ABOUT THIS TASK: Take the data below and copy exactly the lines starting at the one with "ierasties ar savu auto" and finishing at the one with "Comandă pe Daru.ro", both included.

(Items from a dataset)
== Segment start ==

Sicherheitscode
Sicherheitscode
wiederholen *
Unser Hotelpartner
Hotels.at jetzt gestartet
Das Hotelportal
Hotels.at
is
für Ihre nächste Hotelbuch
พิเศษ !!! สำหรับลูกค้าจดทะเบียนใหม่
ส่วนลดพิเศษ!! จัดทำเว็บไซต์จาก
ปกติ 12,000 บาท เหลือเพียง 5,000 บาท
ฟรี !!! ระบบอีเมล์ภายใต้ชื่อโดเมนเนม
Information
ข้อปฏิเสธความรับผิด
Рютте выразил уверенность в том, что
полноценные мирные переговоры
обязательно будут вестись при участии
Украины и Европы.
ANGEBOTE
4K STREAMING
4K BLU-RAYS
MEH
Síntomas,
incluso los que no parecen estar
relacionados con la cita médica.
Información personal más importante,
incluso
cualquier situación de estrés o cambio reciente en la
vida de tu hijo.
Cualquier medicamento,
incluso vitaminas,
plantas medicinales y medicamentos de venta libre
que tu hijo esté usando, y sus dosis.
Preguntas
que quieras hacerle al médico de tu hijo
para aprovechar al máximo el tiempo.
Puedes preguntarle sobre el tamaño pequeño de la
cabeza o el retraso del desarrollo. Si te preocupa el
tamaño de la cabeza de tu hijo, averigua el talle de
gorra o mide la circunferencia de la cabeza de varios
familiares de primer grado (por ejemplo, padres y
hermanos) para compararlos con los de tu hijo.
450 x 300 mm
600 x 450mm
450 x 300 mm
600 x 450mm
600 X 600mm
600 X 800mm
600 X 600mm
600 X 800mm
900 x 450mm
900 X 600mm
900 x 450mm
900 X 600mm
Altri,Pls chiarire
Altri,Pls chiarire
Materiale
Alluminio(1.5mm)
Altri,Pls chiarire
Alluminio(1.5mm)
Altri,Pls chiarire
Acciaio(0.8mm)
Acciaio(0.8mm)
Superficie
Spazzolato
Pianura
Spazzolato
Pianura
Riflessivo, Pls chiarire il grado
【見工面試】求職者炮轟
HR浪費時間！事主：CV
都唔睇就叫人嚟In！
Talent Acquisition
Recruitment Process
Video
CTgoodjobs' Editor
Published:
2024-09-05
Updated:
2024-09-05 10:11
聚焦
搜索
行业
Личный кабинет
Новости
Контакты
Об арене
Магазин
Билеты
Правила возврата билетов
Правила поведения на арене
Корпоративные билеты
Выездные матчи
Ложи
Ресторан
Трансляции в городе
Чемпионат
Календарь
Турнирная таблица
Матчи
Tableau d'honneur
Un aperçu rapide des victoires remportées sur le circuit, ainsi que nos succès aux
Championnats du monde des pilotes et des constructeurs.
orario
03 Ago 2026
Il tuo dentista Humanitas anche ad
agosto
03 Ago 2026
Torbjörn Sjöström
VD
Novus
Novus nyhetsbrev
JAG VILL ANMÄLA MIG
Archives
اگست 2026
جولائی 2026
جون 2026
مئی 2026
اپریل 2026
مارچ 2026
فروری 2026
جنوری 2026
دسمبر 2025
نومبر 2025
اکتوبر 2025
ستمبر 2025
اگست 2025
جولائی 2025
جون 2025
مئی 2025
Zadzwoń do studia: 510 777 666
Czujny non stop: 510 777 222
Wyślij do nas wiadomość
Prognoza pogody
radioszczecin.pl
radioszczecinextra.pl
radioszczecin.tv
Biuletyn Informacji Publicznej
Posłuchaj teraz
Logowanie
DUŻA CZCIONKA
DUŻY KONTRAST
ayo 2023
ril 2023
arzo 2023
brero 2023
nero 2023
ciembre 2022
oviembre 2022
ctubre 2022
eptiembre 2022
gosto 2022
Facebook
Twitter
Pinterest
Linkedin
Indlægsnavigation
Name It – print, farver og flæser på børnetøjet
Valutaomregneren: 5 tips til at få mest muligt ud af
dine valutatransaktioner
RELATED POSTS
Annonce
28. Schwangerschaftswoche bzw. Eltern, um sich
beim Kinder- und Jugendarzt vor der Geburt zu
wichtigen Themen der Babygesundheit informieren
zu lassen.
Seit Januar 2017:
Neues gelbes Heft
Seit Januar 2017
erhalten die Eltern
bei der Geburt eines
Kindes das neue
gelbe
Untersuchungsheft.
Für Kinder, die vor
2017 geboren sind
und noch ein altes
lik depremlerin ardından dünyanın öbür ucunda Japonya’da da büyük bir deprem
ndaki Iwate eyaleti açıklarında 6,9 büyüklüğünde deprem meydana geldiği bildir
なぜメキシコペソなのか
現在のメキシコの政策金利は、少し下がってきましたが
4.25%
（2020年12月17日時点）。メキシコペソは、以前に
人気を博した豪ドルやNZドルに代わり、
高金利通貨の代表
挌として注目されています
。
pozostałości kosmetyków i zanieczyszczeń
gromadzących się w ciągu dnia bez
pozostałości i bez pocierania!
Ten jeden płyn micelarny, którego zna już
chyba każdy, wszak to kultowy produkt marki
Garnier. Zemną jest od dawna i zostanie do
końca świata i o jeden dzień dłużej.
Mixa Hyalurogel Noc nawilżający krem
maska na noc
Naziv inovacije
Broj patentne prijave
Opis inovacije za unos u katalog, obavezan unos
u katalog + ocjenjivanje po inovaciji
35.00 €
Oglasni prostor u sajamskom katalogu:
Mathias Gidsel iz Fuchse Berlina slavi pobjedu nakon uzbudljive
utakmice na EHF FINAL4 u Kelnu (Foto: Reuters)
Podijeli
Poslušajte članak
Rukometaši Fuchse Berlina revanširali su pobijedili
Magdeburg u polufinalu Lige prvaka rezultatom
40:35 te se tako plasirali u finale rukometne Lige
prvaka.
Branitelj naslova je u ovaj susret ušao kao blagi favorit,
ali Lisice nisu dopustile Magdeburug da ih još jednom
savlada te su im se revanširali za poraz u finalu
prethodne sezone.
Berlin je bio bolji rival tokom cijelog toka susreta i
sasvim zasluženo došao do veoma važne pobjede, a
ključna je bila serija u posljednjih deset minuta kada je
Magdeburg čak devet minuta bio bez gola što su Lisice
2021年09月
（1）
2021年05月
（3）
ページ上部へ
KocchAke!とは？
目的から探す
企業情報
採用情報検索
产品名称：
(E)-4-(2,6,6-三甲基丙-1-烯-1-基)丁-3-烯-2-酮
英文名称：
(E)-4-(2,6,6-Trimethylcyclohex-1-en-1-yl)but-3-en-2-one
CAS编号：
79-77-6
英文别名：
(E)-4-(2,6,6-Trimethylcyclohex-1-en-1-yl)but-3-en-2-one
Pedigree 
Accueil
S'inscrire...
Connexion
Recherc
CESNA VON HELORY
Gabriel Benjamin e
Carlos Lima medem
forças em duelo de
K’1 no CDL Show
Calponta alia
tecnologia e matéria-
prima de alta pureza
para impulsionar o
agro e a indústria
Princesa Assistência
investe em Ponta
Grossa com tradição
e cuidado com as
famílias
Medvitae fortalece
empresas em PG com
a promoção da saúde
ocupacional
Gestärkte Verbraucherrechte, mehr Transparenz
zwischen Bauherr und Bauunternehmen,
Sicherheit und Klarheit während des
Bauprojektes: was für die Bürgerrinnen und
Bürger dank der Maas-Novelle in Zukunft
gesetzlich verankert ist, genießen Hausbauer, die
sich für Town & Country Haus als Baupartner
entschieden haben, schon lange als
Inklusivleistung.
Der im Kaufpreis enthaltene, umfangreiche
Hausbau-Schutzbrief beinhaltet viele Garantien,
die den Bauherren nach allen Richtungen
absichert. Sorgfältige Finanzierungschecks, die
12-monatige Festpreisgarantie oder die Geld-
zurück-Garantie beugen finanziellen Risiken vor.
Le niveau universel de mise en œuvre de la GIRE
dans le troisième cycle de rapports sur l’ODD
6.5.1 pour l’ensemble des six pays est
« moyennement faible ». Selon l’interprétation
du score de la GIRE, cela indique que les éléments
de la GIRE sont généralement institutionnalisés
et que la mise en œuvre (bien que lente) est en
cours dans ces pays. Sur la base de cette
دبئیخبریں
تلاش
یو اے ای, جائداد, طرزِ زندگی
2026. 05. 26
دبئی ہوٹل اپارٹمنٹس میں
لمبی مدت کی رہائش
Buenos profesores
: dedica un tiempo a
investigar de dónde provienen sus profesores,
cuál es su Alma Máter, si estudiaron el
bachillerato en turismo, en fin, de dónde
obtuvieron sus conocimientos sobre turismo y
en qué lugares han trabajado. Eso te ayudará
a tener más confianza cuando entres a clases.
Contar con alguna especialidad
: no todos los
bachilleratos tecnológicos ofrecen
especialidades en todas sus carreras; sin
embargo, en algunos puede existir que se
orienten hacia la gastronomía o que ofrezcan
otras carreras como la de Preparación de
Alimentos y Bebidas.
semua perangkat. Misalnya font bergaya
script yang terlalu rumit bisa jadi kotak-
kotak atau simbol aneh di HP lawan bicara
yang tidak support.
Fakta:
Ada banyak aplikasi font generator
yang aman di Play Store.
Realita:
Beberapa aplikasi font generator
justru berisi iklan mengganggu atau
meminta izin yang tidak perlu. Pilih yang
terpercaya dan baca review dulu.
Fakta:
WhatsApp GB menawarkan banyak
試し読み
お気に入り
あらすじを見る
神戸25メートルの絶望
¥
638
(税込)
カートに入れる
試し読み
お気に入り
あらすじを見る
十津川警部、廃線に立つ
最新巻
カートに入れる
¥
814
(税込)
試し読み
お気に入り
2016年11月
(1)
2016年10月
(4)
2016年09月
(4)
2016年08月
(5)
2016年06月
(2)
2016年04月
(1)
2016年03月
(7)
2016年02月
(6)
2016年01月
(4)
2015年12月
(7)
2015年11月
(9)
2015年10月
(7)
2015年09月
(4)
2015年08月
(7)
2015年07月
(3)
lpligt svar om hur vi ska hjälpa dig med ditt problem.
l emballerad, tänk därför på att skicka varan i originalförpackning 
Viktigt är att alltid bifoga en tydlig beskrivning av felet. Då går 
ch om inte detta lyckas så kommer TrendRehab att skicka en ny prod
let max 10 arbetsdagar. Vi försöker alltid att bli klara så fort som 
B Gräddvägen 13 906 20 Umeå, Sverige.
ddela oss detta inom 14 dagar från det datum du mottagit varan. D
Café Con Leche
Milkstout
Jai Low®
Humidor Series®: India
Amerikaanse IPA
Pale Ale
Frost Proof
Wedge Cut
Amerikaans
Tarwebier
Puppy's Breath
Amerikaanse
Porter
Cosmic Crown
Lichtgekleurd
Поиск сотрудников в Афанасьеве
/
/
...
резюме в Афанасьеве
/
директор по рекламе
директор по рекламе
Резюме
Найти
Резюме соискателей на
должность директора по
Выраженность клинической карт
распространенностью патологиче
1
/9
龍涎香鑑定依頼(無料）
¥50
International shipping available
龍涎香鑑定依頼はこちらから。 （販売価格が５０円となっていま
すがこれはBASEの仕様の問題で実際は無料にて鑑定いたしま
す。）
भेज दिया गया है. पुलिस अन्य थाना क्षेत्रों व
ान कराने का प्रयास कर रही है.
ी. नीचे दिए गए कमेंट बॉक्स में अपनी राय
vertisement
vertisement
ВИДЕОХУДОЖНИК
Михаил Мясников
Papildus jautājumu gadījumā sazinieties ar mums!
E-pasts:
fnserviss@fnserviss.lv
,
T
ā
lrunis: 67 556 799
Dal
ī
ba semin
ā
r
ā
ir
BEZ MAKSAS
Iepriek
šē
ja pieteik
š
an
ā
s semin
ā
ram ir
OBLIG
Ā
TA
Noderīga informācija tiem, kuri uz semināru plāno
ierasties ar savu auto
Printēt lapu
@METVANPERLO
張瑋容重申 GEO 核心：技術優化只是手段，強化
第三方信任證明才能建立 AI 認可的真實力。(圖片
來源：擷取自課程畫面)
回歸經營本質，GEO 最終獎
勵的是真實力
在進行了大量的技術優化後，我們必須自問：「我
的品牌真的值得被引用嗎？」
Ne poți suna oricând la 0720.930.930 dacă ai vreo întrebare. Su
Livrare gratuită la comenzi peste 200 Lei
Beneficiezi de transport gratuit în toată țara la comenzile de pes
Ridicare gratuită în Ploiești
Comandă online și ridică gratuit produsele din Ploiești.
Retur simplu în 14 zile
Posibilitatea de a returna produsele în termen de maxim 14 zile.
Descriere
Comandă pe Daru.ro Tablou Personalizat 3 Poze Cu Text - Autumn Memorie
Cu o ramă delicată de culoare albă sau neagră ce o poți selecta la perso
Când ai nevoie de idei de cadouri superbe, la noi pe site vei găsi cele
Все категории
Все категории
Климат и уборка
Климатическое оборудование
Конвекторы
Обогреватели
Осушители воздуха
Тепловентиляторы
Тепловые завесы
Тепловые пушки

== Segment end ==

COMPLETED TASK:
ierasties ar savu auto
Printēt lapu
@METVANPERLO
張瑋容重申 GEO 核心：技術優化只是手段，強化
第三方信任證明才能建立 AI 認可的真實力。(圖片
來源：擷取自課程畫面)
回歸經營本質，GEO 最終獎
勵的是真實力
在進行了大量的技術優化後，我們必須自問：「我
的品牌真的值得被引用嗎？」
Ne poți suna oricând la 0720.930.930 dacă ai vreo întrebare. Su
Livrare gratuită la comenzi peste 200 Lei
Beneficiezi de transport gratuit în toată țara la comenzile de pes
Ridicare gratuită în Ploiești
Comandă online și ridică gratuit produsele din Ploiești.
Retur simplu în 14 zile
Posibilitatea de a returna produsele în termen de maxim 14 zile.
Descriere
Comandă pe Daru.ro Tablou Personalizat 3 Poze Cu Text - Autumn Memorie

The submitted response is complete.